Sales from the Clothing & Home division, the group's achilles heel in recent years, hobbled the overall numbers with a surprisingly bad 8.9% slide in LFL sales in what was acknowledged as a "weak market".
"A key part of our recovery plan for Clothing & Home is lowering prices and reducing promotions," Rowe said. "As a result, we ran fewer price promotions while continuing to lower prices to deliver real value to our customers, and moved the summer sale to July.
"We knew our actions would reduce total sales but we are seeing some encouraging early signs."
As planned, the summer sale began on 5 July, two weeks later than last year, with Rowe's plan to reduce the number of promotional events during the quarter, including just one 'cyber day' compared with six last year.
Marks' food arm continued to outperform the wider grocery market and keep the group on a relatively even keel, rising 4.0% although LFL sales were down 0.9%, of which 0.5% was due to Easter timing. For the thousand clothing lines re-priced in the fourth quarter, Rowe pointed out that there had been "strong sales growth".
On the fallout from the EU referendum, he said it was "too early to quantify" the fallout from Brexit but directors were confident in the strategy.
International sales rose 6.1% on a reported basis and were up 0.7% at constant currency.

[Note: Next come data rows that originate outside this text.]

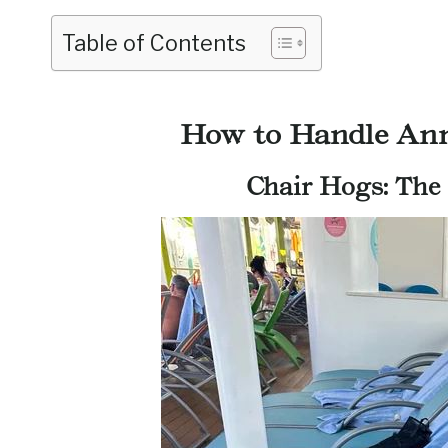
Table of Contents
How to Handle Ann
Chair Hogs: The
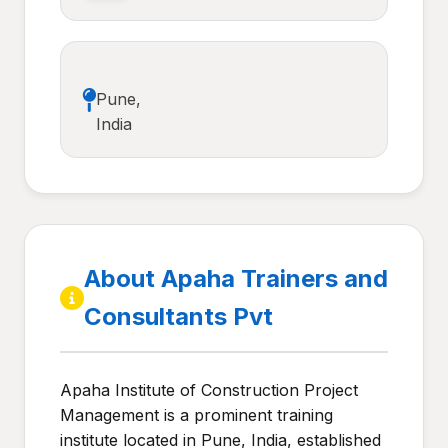
Pune,
India
About Apaha Trainers and
Consultants Pvt
Apaha Institute of Construction Project
Management is a prominent training
institute located in Pune, India, established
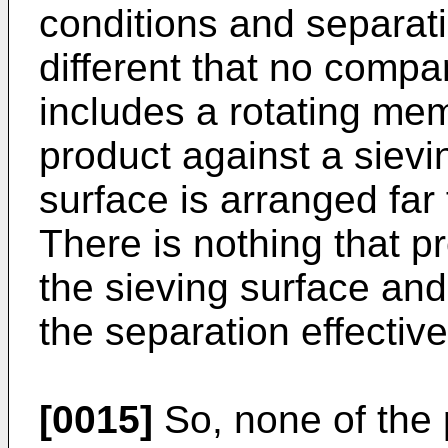
conditions and separat
different that no compa
includes a rotating me
product against a sievi
surface is arranged far
There is nothing that p
the sieving surface an
the separation effectiv
[0015]
So, none of the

On the outlook for the full year, Rowe kept his previous guidance unchanged, with the planned reduction in promotions and the different timing of the summer sale accounted for around 5% of the Clothing & Home decline and therefore baked into plans and the previous guidance
Retail analyst Nick Bubb was distinctly unimpressed. "With the City looking for a LFL decline of at least 4%, despite weak comps, Marks & Spencer was expected to have gloomy news about Q1 clothing sales to report today," he said. "But the news is horrible, with Clothing and Home LFL sales nearly 9% down in the 13 weeks to July 2nd Food is also rather disappointing."
Broker Canaccord said: "M&S remains a business in transition under new CEO, Steve Rowe. The market awaits the strategy for International and the UK store portfolio, due for delivery later this year at the interims.
"Combined with the hit to sterling and the potential impact on the cost of overseas product purchases in FY18, when current hedges unwind, there is much uncertainty on the medium-term trading prospects of M&S."
Analysts at Shore Capital said they were keeping their recently downgraded forecasts unchanged, looking for pre-tax profits of £624m, earnings of 31.3p per share and a dividend of 19.5p per share.
"As such, the stock is trading on a FY2017 PER of 9.4x, and EV/EBITDA multiple of 5.2x and is forecast to yield 6.6%."
Shares in M&S, after an initial fall, were up 0.6% to 295.9p with 90 minutes left of trading on Thursday.